Friday, April 21, 2017

Leading Millennial Sportspeople

Back on November 25, 2016 I wrote a reflection about serving Millennial sportspeople (http://sportchaplainsportmentor.blogspot.com/2016/11/notes-on-serving-millennial-sportspeople.html?m=0) , and the issue of how to serve, to lead, and to coach this group has only intensified since then. I recently saw a Facebook link to a video about how to manage Millennials and found it to be quite insightful. Here is a link to the video featuring Simon Sinek. https://www.youtube.com/watch?v=5MC2X-LRbkE

Just a couple of hours after watching the video I had some time to contemplate its implications. I wrote down four coaching points that can be used by coaches and/or sports chaplains in working with Millennial sportspeople. They are below. Please consider using any or all of them with your teams.

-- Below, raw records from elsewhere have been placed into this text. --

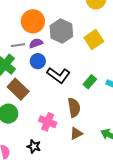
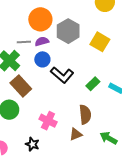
yellow square: (94, 40) -> (100, 42), turned -30
brown semicircle: (74, 108) -> (85, 115), moved

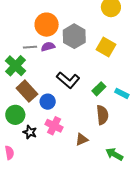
blue circle: (42, 59) -> (48, 102), moved
brown semicircle: (85, 115) -> (102, 115), moved
green arrow: (109, 138) -> (114, 154), moved
black star: (32, 144) -> (30, 132), moved

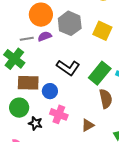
green rectangle: (99, 89) -> (100, 73), size x1.6
brown rectangle: (27, 91) -> (28, 83), turned -40

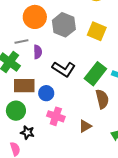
purple semicircle: (45, 36) -> (38, 52), moved, turned 112
black star: (35, 123) -> (27, 132), moved

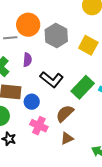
gray line: (21, 42) -> (10, 38), moved
brown semicircle: (102, 99) -> (65, 113), moved, turned -126

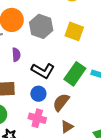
blue circle: (32, 102) -> (38, 94), moved

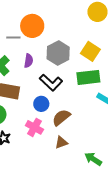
gray hexagon: (41, 26) -> (58, 53), moved
green rectangle: (75, 74) -> (88, 77), moved, turned 35

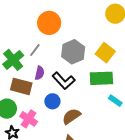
gray line: (13, 37) -> (35, 50), moved, turned -56
purple semicircle: (29, 61) -> (40, 73), moved
pink cross: (34, 127) -> (29, 119), moved

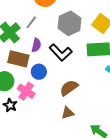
blue circle: (52, 101) -> (39, 72), moved

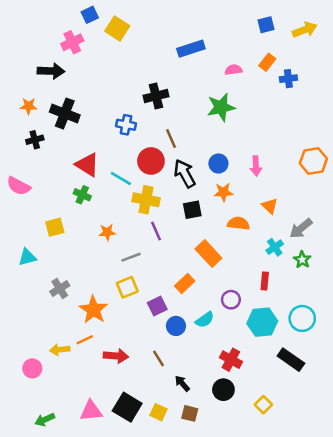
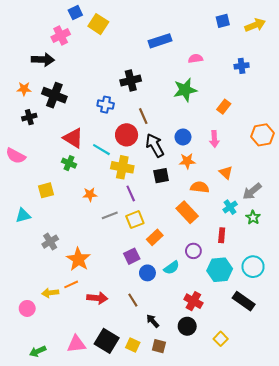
orange rectangle: (267, 62) -> (224, 107), moved
orange rectangle: (208, 253) -> (187, 212), moved
yellow square: (127, 287) -> (135, 220), moved

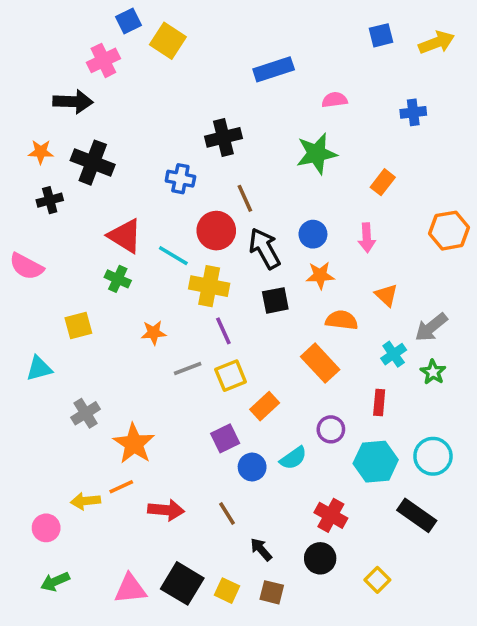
green arrow: (38, 351) -> (55, 582), moved

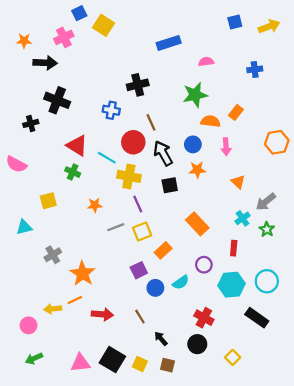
orange star: (41, 152) -> (24, 41), moved
orange semicircle: (342, 320) -> (211, 121), moved

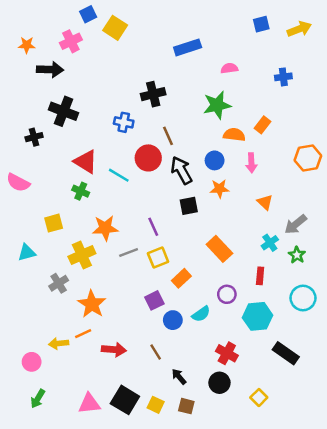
yellow cross: (129, 176) -> (82, 255), moved, turned -35
orange star: (95, 205) -> (105, 228), size x1.5
cyan circle: (267, 281) -> (303, 298), moved
green arrow: (34, 358) -> (38, 399), turned -35

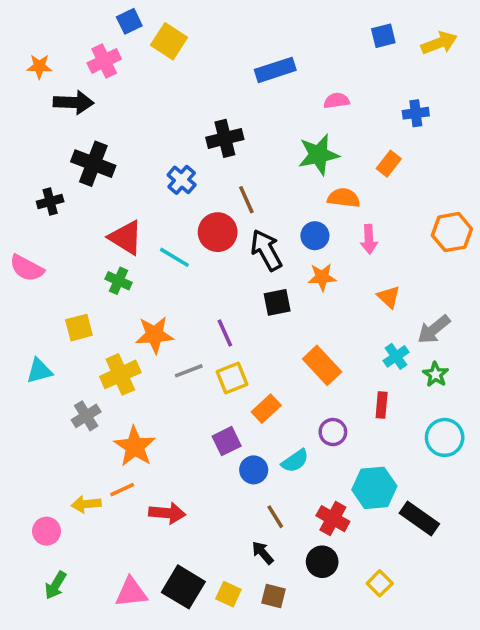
blue cross: (124, 122) -> (182, 180), turned 30
orange rectangle: (262, 125) -> (389, 164), moved
cyan hexagon: (258, 316) -> (374, 488), moved
brown line: (156, 352) -> (275, 517), moved

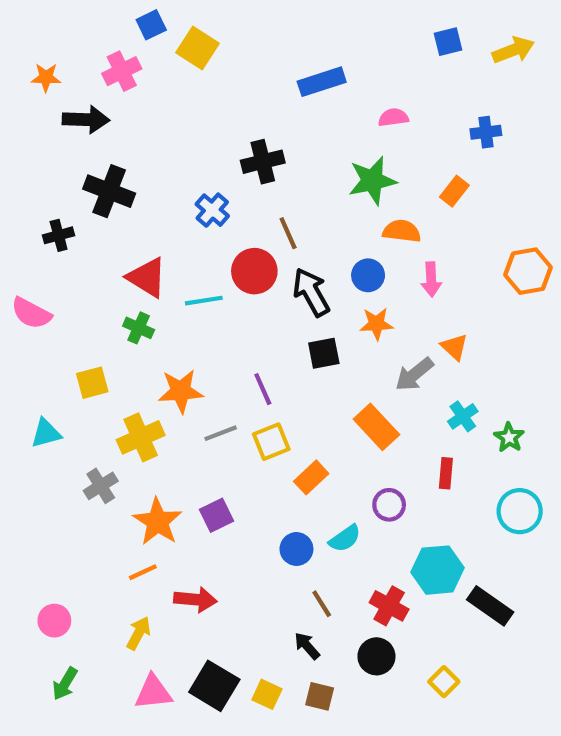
cyan line: (174, 257) -> (204, 301), turned -40
gray arrow: (434, 329) -> (414, 374), moved
purple square: (227, 441) -> (216, 515), moved
yellow arrow: (86, 504) -> (139, 633), moved, turned 124

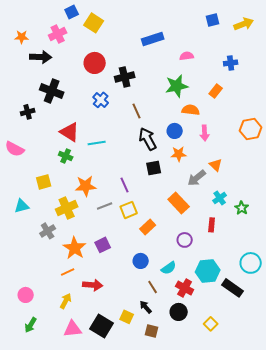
red circle: (254, 271) -> (95, 63), moved
cyan circle: (520, 511) -> (251, 263), moved
cyan semicircle: (345, 538) -> (169, 268), moved
yellow square: (267, 694) -> (127, 317), moved

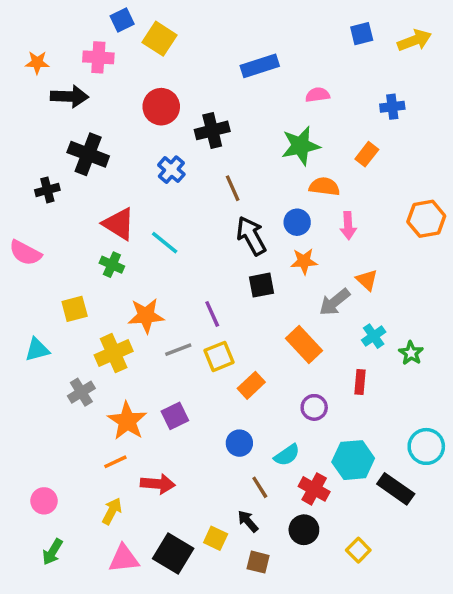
pink cross: (58, 34) -> (98, 57), turned 30
cyan line: (97, 143) -> (165, 243), turned 48

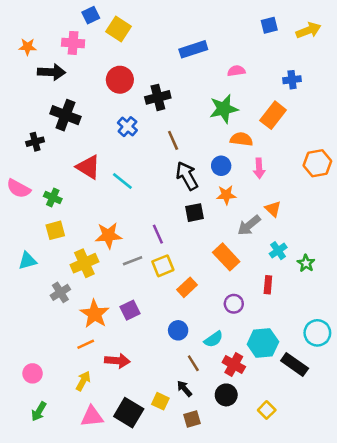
orange rectangle: (367, 154) -> (273, 115), size x1.5
green cross: (112, 265) -> (53, 197), moved
brown square: (258, 562) -> (192, 419), turned -30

1.   Create “phone free” spaces. Much of the reason for this group’s inability to speak with people face to face or to build relationships is that they are fixated by their mobile phones.
a.   Team meetings – require that no one bring his or her phone into team meetings. Leave them in the locker room or in your car.
b.   Team meals – if your team eats meals together, require them to not bring phones to the meals, ever.
c.   Position group meetings – require that your position group not bring their phones into the meeting space. Insist that they be 100% present to learn.
d.   Selected bus travel – I know one college basketball coach who collects all the team’s phones in a drawstring bag for bus travel on game day. It eliminates distractions and enables the players to focus on the task at hand. She returns the phones to them after the game.
2.   Create opportunities for making an “impact.” Many millennials want a sense of having made an impact on their world, and simply going to class, to practice, and to games may not scratch that itch.
a.   Provide opportunities for recurring community service - make it a regular service project in the same place with the same people so that relationships form and develop. This is where they will experience genuine impact.
b.   Mentoring of younger teammates – connect the eldest players with the youngest to learn their way around campus, to understand how the school works, to grasp the culture of the team and the community.
c.   Spotlight drill – select one player to be “spotlighted” and ask the other players to tell how the spotlighted player has made an impact on their lives, on the team, or on their community.
d.   Write thank you cards – distribute cards on which the players can write notes to thank their parents, their high school coach, their high school principal, or a donor to their sports program. Help them focus on people who helped them be where they area.
e.   Serve people who could never repay them – choose some from your community. It might be a homeless shelter, a soup kitchen, a food pantry, a women’s shelter, an animal rescue facility, or anything where they can see beyond their privilege and sense an impact upon others’ lives.
3.   Celebrate achievement, not simply participation. This generation grew up receiving participation medals. They were rewarded for simply showing up. This not only devalues the awards given, it also diminishes the true value of genuine achievement.
a.   Make a list of minimum expectations for everyone involved. These are not to be celebrated, they are the bare minimum.
b.   Make a list of achievements that will be celebrated. Celebrate these strongly.
c.   Make the two lists widely different.
4.   Help them declare independence from their parents. We’ve all heard the stories of “helicopter parents” and many of us have lived those stories. Help your players declare their independence, cut the apron strings, grow up, and find freedom. Help them compose a letter with ideas such as these:
a.   Dad and Mom, thank you for helping me to grow and to find my way to this team.
b.   Please, now allow me enough room to compete, to succeed, and to fail.
c.   Please affirm these expectations for both academic and athletic performance that come with being a part of this team.
d.   Please celebrate with me as I achieve in the classroom and on the field of competition.
e.   To simply participate is not good enough at this level. I must meet the minimum expectations and strive to really achieve.
f.     Thank you.

These are just some first thoughts from this excellent video. We must find new and creative ways to push through the counterproductive and often annoying traits of Millennials as we coach them. We must find ways to lead, to inspire, and to encourage them to be all that God created them to be.